Uranus:  in Pisces, mag 5.9. Best seen in early Feb, when it sets a little before 11.30.  On 26th it is just over half a degree SE of Mars and both should be visible through good binoculars.  Best seen around 18.30 when they will be 28 degrees above the SW horizon.  Both planets set at 21.50.

Neptune:  in Aquarius, mag 8.0. Appears very close to the Sun this month.  On 1st it sets at 19.27, about 2 1/2 hours after the Sun and just before it by 28th.

Meteors

No major showers this month - unless you are in the Southern Hemisphere on 7th/8th when the alpha Centaurids peak.    For those of us further North the best we can manage is the delta Leonids, active between Feb 9th and March 12th, peak 26th,  ZHR up to 5.  These are slow moving, not particularly bright meteors often leaving trains.  First  recorded in 1911, they are not associated with any particular comet and are thought to be a temporary stream caused when the Earth passes through a dust cloud lying across its orbit.     The later part of the month might see some activity from the antihelion source - meteors, not belonging to a specific shower,  which appear to emanate from the point on the ecliptic directly opposite the position of the sun.

Comets

A couple of theoretically binocular comets are visible in our skies this month. 

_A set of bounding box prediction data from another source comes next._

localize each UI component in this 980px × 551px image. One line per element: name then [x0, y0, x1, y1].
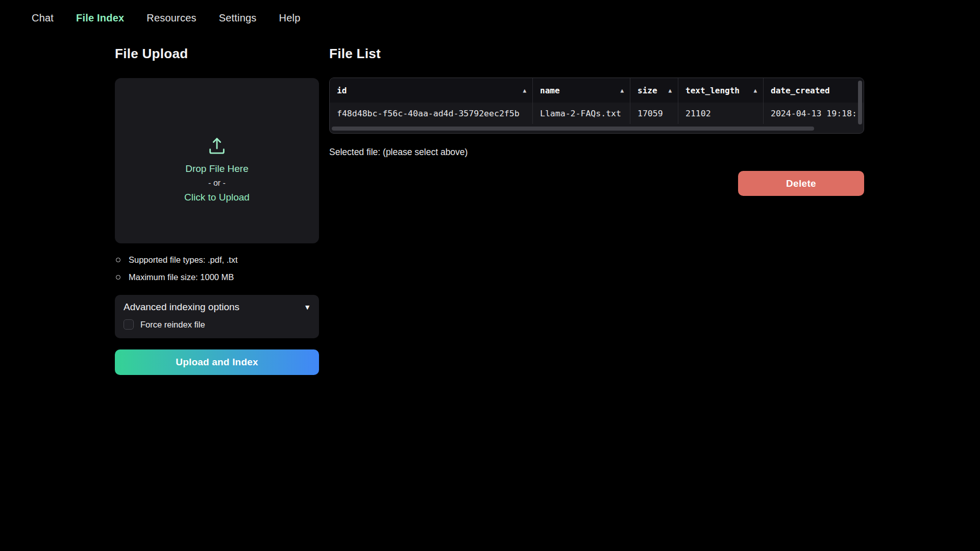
col-header-date-created[interactable]: date_created	[764, 78, 864, 103]
cell-text-length[interactable]: 21102	[678, 103, 764, 124]
note-max-size: Maximum file size: 1000 MB	[116, 272, 319, 282]
cell-date-created[interactable]: 2024-04-13 19:18:	[764, 103, 864, 124]
sort-asc-icon[interactable]: ▲	[523, 87, 526, 94]
cell-name[interactable]: Llama-2-FAQs.txt	[533, 103, 630, 124]
col-label: size	[638, 86, 657, 95]
col-label: name	[540, 86, 560, 95]
file-list-title: File List	[329, 46, 381, 62]
col-header-size[interactable]: size ▲	[630, 78, 678, 103]
selected-file-status: Selected file: (please select above)	[329, 147, 468, 158]
cell-id[interactable]: f48d48bc-f56c-40aa-ad4d-35792eec2f5b	[330, 103, 533, 124]
file-upload-title: File Upload	[115, 46, 319, 62]
tab-file-index[interactable]: File Index	[76, 12, 124, 24]
sort-asc-icon[interactable]: ▲	[668, 87, 672, 94]
upload-icon	[207, 136, 227, 156]
delete-button[interactable]: Delete	[738, 171, 864, 196]
force-reindex-label: Force reindex file	[140, 320, 205, 330]
advanced-options-accordion: Advanced indexing options ▼ Force reinde…	[115, 295, 319, 338]
upload-and-index-button[interactable]: Upload and Index	[115, 349, 319, 375]
tab-help[interactable]: Help	[279, 12, 301, 24]
accordion-header[interactable]: Advanced indexing options ▼	[124, 302, 311, 313]
top-nav: Chat File Index Resources Settings Help	[0, 0, 980, 36]
col-header-name[interactable]: name ▲	[533, 78, 630, 103]
tab-chat[interactable]: Chat	[32, 12, 54, 24]
click-to-upload-link[interactable]: Click to Upload	[184, 192, 250, 203]
file-table: id ▲ name ▲ size ▲ text_length ▲ date_cr…	[329, 78, 864, 134]
bullet-icon	[116, 258, 120, 262]
col-label: text_length	[685, 86, 740, 95]
or-label: - or -	[208, 179, 226, 188]
upload-notes: Supported file types: .pdf, .txt Maximum…	[116, 255, 319, 290]
vertical-scrollbar-thumb[interactable]	[858, 81, 862, 124]
chevron-down-icon[interactable]: ▼	[304, 303, 311, 311]
note-text: Maximum file size: 1000 MB	[129, 272, 234, 282]
drop-file-here-label: Drop File Here	[185, 163, 249, 174]
force-reindex-checkbox[interactable]	[124, 319, 134, 330]
sort-asc-icon[interactable]: ▲	[620, 87, 624, 94]
force-reindex-row: Force reindex file	[124, 319, 311, 330]
file-dropzone[interactable]: Drop File Here - or - Click to Upload	[115, 78, 319, 243]
col-label: id	[337, 86, 347, 95]
horizontal-scrollbar-thumb[interactable]	[332, 127, 814, 131]
horizontal-scrollbar[interactable]	[332, 127, 857, 131]
col-label: date_created	[771, 86, 830, 95]
bullet-icon	[116, 275, 120, 280]
sort-asc-icon[interactable]: ▲	[753, 87, 757, 94]
accordion-title: Advanced indexing options	[124, 302, 239, 313]
note-supported-types: Supported file types: .pdf, .txt	[116, 255, 319, 265]
table-header-row: id ▲ name ▲ size ▲ text_length ▲ date_cr…	[330, 78, 864, 103]
col-header-id[interactable]: id ▲	[330, 78, 533, 103]
cell-size[interactable]: 17059	[630, 103, 678, 124]
note-text: Supported file types: .pdf, .txt	[129, 255, 238, 265]
col-header-text-length[interactable]: text_length ▲	[678, 78, 764, 103]
table-row[interactable]: f48d48bc-f56c-40aa-ad4d-35792eec2f5b Lla…	[330, 103, 864, 124]
tab-resources[interactable]: Resources	[146, 12, 196, 24]
tab-settings[interactable]: Settings	[219, 12, 257, 24]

45P/Honda-Mrkos-Pajdusakova is just past perihelion and will be very low in the East just before sunrise at the start of the month, when it is predicted to have a magnitude of around 7.  As it moves rapidly Northwards it becomes visible earlier - towards the end of the month it passes above Leo and will be visible from 21.00, though it is expected to have faded to mag 11.   It is at its closest to Earth on 11th - the night of the full Moon.

C/2015 V2 (Johnson).  the orbit of this comet is thought to be a hyberbola, an open curve, so when it has passed round the Sun it will travel to the outer reaches of the Solar System, or beyond, never to return.   It starts February in Bootes, moving Westwards across the sky into Hercules by mid month. It has yet to reach its predicted maximum brightness.